ToutEduc : Ecouter qui ? Dans la période actuelle, voyez-vous vos missions comme davantage dirigées vers les enseignants ou vers les enfants et les familles ?

Laurent Chazelas : Nous sommes surtout sollicités par des enseignants, et parfois par l'inspection pour l'aide aux enseignants. Il est très rare que les familles nous appellent, quand elles en ont les moyens puisqu'elles n'ont pas nos numéros de téléphone. Les enseignants, souvent, servent de relais et nous permettent de rentrer en contact avec les familles. Et puis il y a les enfants et familles que nous connaissons.
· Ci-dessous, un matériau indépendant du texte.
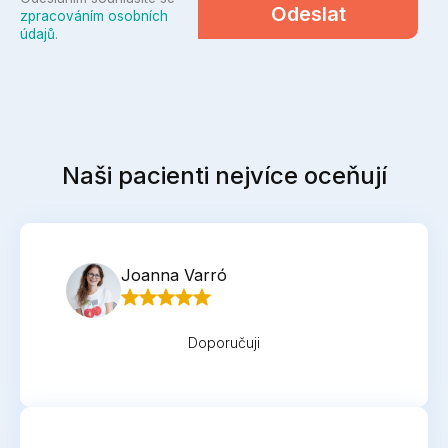
Odeslat
zpracováním osobních
údajů
.
Naši pacienti nejvíce oceňují
Joanna Varró
Doporučuji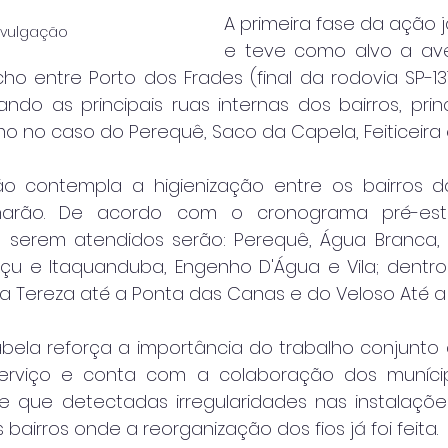
A primeira fase da ação já
Divulgação
e teve como alvo a aven
ho entre Porto dos Frades (final da rodovia SP-131
ndo as principais ruas internas dos bairros, prin
mo no caso do Perequê, Saco da Capela, Feiticeira 
 contempla a higienização entre os bairros da 
ão. De acordo com o cronograma pré-estab
a serem atendidos serão: Perequê, Água Branca, C
açu e Itaquanduba, Engenho D'Água e Vila; dentro 
 Tereza até a Ponta das Canas e do Veloso Até a 
habela reforça a importância do trabalho conjunto
erviço e conta com a colaboração dos muníci
que detectadas irregularidades nas instalações
s bairros onde a reorganização dos fios já foi feita.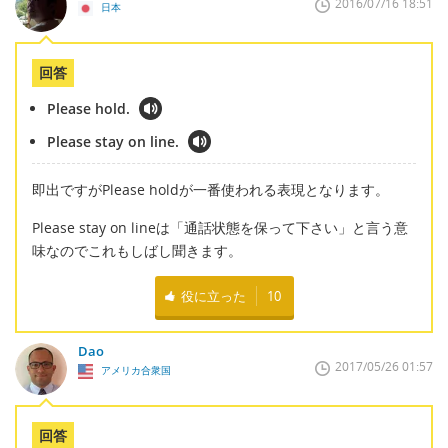
2016/07/16 18:51
日本
回答
Please hold.
Please stay on line.
即出ですがPlease holdが一番使われる表現となります。
Please stay on lineは「通話状態を保って下さい」と言う意
味なのでこれもしばし聞きます。
役に立った
10
Dao
2017/05/26 01:57
アメリカ合衆国
回答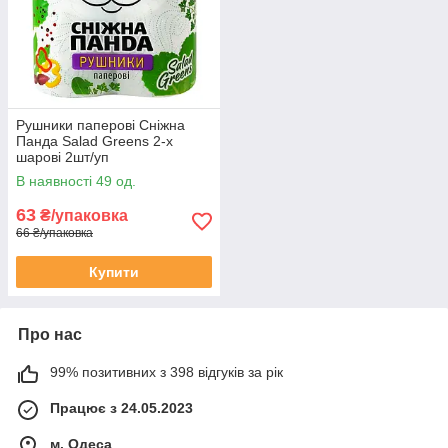
Рушники паперові Сніжна
Панда Salad Greens 2-х
шарові 2шт/уп
В наявності 49 од.
63
₴/упаковка
66 ₴/упаковка
Купити
Про нас
99% позитивних з 398 відгуків за рік
Працює з 24.05.2023
м. Одеса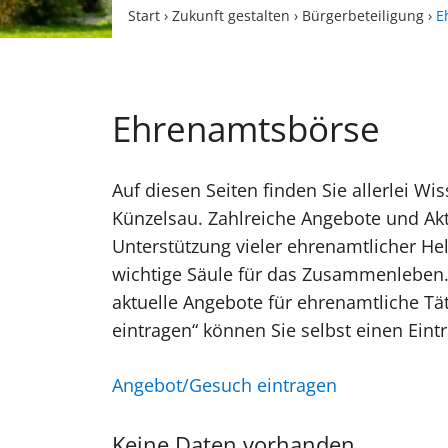
Start
›
Zukunft gestalten
›
Bürgerbeteiligung
›
E
Ehrenamtsbörse
Auf diesen Seiten finden Sie allerlei 
Künzelsau. Zahlreiche Angebote und Akt
Unterstützung vieler ehrenamtlicher Helf
wichtige Säule für das Zusammenleben.
aktuelle Angebote für ehrenamtliche Tä
eintragen“ können Sie selbst einen Eintr
Angebot/Gesuch eintragen
Keine Daten vorhanden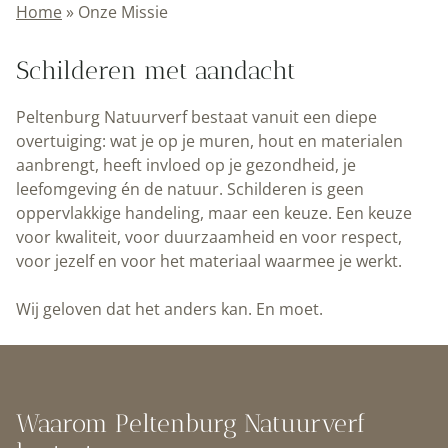
Home
»
Onze Missie
Schilderen met aandacht
Peltenburg Natuurverf bestaat vanuit een diepe
overtuiging: wat je op je muren, hout en materialen
aanbrengt, heeft invloed op je gezondheid, je
leefomgeving én de natuur. Schilderen is geen
oppervlakkige handeling, maar een keuze. Een keuze
voor kwaliteit, voor duurzaamheid en voor respect,
voor jezelf en voor het materiaal waarmee je werkt.
Wij geloven dat het anders kan. En moet.
Waarom Peltenburg Natuurverf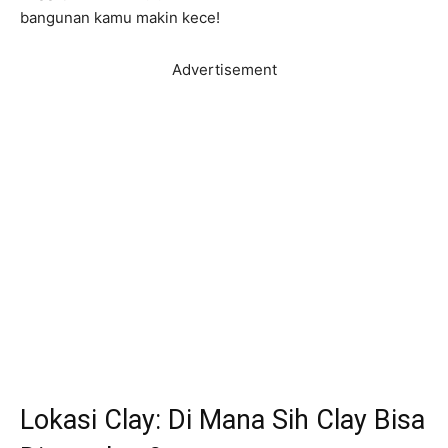
bangunan kamu makin kece!
Advertisement
Lokasi Clay: Di Mana Sih Clay Bisa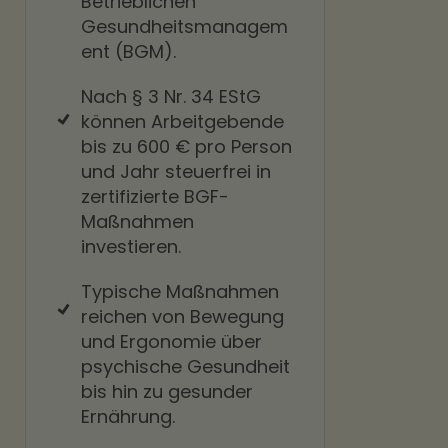
Betrieblichen
Gesundheitsmanagem
ent (BGM).
Nach § 3 Nr. 34 EStG
können Arbeitgebende
bis zu 600 € pro Person
und Jahr steuerfrei in
zertifizierte BGF-
Maßnahmen
investieren.
Typische Maßnahmen
reichen von Bewegung
und Ergonomie über
psychische Gesundheit
bis hin zu gesunder
Ernährung.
Certains d’entre nous se sont mis à la téléconsultation, un nouvel apprentissage qui a suscité bien des questions déontologiques. Mais nous savons innover ! Le confinement est un révélateur et un amplificateur des vulnérabilités sociales, en termes de logement, de handicap... Pour certains enfants, la cantine était le seul vrai repas de la journée, leurs parents sont en situation de grande précarité, non seulement ils sont confinés, mais ils ont faim... Pour les enfants qui étaient dans des structures de soin également, la situation est terrible.

ToutEduc : De ce point de vue, comment pouvez-vous intervenir, aider les enseignants ?

Laurent Chazelas : En les rendant attentifs, lorsqu'ils ont les familles au téléphone, aux petits signes, aux petites modifications qui peuvent être révélatrices de grandes difficultés. Et sinon, les aider à trouver le juste équilibre, à être présents sans être intrusifs. Ils sont souvent déstabilisés parce que, avec la continuité pédagogique, l'accent a été mis sur les apprentissages avant de l'être sur les besoins fondamentaux, se nourrir, se déplacer, se trouver en situation de sécurité psycho-affective… Certains collègues psychologues peuvent soutenir les équipes en visioconférences.

ToutEduc : Et après... ?

Laurent Chazelas : C'est là que va se jouer l'essentiel, éviter que les vulnérabilités révélées ne soient fixées au moment du déconfinement, d'autant que la crise économique va toucher très durement les familles les plus fragiles. Il faudra, selon les particularités locales, mettre en place des permanences, des espaces de parole ou d’expression , s’adapter aux besoins spécifiques, faire appel aux ressources de l’institution (je pense par exemple aux enseignants spécialisés des rased) mais aussi aux ressources des enseignants et des enfants… Il faut surtout préparer dès maintenant le déconfinement.

ToutEduc: Comment ?

Laurent Chazelas : Nous devons participer à son élaboration, non pas être considérés comme les petites mains qui viendront réparer les pots cassés, mais concevoir le cadre le plus opérant possible pour cette transition, ce retour à la normale qui ne sera pas tout à fait la normale d'avant... Et en attendant, contribuer à la mise en place de cadres sécurisants pour chaque enfant.